It’s the Crime, Stupid
Ahead of the midterms, Republican ad wizards and Media Narrative Setters have determined that crime is a central issue that will propel the coming GOP wave.
So that leaves one to wonder: What is it that these voters want Republicans to do to address crime when they take power?
While polling often reveals that voters are inconsistent, opaque, and downright confused on how they want public policy issues addressed, on matters related to crime and safety the public sentiment is crystal clear.
Voters are looking for someone who wants to:
- Maintain or increase funding for police (84 percent to 15 percent, Pew)
- Implement red flag laws (83 percent, Quinnipiac)

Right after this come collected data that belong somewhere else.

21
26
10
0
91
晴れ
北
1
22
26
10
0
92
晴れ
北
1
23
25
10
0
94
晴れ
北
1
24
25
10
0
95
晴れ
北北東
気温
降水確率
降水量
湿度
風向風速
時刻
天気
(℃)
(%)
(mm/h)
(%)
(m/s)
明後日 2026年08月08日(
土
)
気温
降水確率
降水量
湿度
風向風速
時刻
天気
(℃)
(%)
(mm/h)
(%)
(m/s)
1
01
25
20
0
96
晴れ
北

- Investigate police involved in shootings (81 percent support, Ipsos)
- Put more cops on street patrol (77 percent support, Ipsos)

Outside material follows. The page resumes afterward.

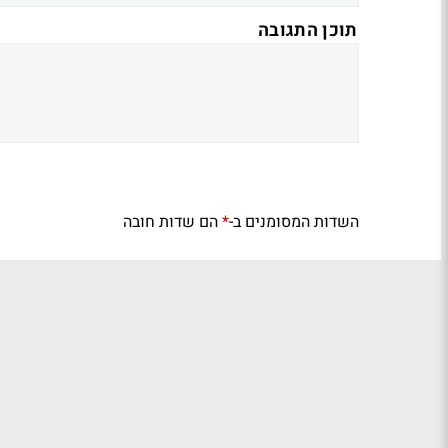
תוכן התגובה
השדות המסומנים ב-
הם שדות חובה
*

- Make 21 minimum age to buy a gun (74 percent, Quinnipiac)
- Use social workers to help police defuse situations where there are problems (65 percent, ABC/WaPo)
- Increase funding to build economic opportunities in poor communities (62 percent, Ipsos)
- Fewer guns (52 percent Quinnipiac)
- Stricter enforcement of current gun laws (51 percent ABC/WaPo)
- Ban the purchase AR-15s (50 percent, Quinnipiac)
And I couldn’t find national polling on this, but in places with progressive district attorneys, voters have also shown that there are certain criminal justice reforms they oppose—particularly the elimination of cash bail.
To summarize: Voters want to ensure that police are funded, that there are more cops on the streets, that guns are more difficult to purchase, and that people should be able to have police confiscate weapons from loved ones with mental health issues.
How about in bumper sticker form:
More cops. Fewer guns and violent criminals on the street.
Or, in other words, exactly the policies that Joe Biden has tried to enact during his first two years and will continue if left to his own devices!
Here is the White House’s fact sheet on the president’s crime priorities: Fund the police, prosecute criminals, address the root causes of crime, take common-sense steps on guns to keep dangerous firearms out of dangerous hands.
Exactly what the people are looking for!
Yet somehow Democrats have got themselves in a situation where the head of their party holds the most popular position on guns and crime—and yet they’re getting crushed on the issue because they’ve let GOP campaign ads, the right wing media ecosystem, and assorted progressive big city prosecutors shape the narrative on the issue rather than doing so themselves.
The result: Voters trust Republicans more on the issue of crime by 15 points. But here’s the kicker: They trust Democrats more on the issue of “gun violence”—by 14 points, a total reversal. The problem is many voters aren’t connecting the two issues, in part because the Democrats haven’t been intentional about doing so.
Of course, it doesn’t help that Republicans have mastered the scary, race-baiting ad featuring the illegal immigrant or shadowy criminal menacing the innocent Real American. But Democrats haven’t run an effective counter to this, even though the opportunity is there.
Where are the scary ads featuring 18-year-olds buying ARs? How about the drunk, abusive dad pulling out his sidearm? Per capita, violent crime is more prevalent in Tennessee and Arkansas than California and New York. Does anyone know that? I don’t think so. In part because until very recently Democratic politicians and their prominent allies haven’t been making the case.
It’s probably too late to make a difference this election cycle, but the lesson should be learned.
Crime doesn’t have to be an issue Democrats cede to the right. If they stick to the policies being pushed by the Biden administration—and attack the handful of progressive prosecutors—then they can go on offense against the Republicans who are standing in the way of real reforms to public safety.
If they did that, by 2024, “crime” could even be a winner for the Dems.